(Data entries)
▼

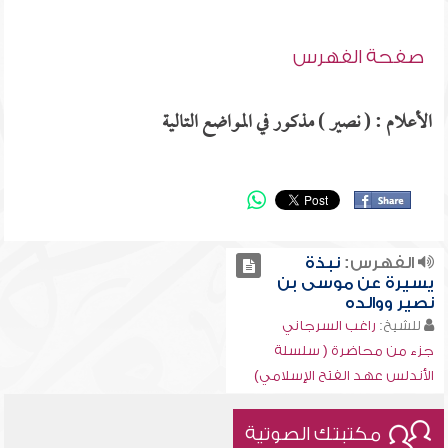
صفحة الفهرس
الأعلام : ( نصير ) مذكور في المواضع التالية
الفهرس:
نبذة
يسيرة عن موسى بن
نصير ووالده
للشيخ:
راغب السرجاني
جزء من محاضرة ( سلسلة
الأندلس عهد الفتح الإسلامي)
مكتبتك الصوتية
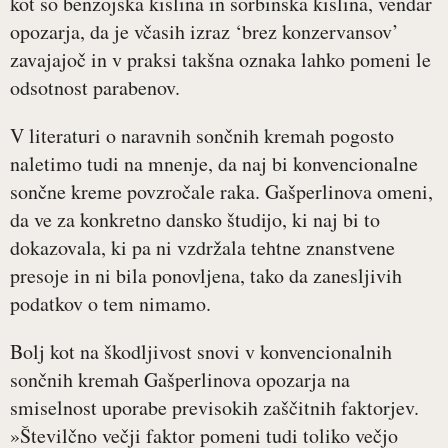
kot so benzojska kislina in sorbinska kislina, vendar
opozarja, da je včasih izraz ‘brez konzervansov’
zavajajoč in v praksi takšna oznaka lahko pomeni le
odsotnost parabenov.
V literaturi o naravnih sončnih kremah pogosto
naletimo tudi na mnenje, da naj bi konvencionalne
sončne kreme povzročale raka. Gašperlinova omeni,
da ve za konkretno dansko študijo, ki naj bi to
dokazovala, ki pa ni vzdržala tehtne znanstvene
presoje in ni bila ponovljena, tako da zanesljivih
podatkov o tem nimamo.
Bolj kot na škodljivost snovi v konvencionalnih
sončnih kremah Gašperlinova opozarja na
smiselnost uporabe previsokih zaščitnih faktorjev.
»Številčno večji faktor pomeni tudi toliko večjo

▲

— Assignment —
From the records above, copy each line that contains the word "opozarja".

— Response to the task —
opozarja, da je včasih izraz ‘brez konzervansov’
sončnih kremah Gašperlinova opozarja na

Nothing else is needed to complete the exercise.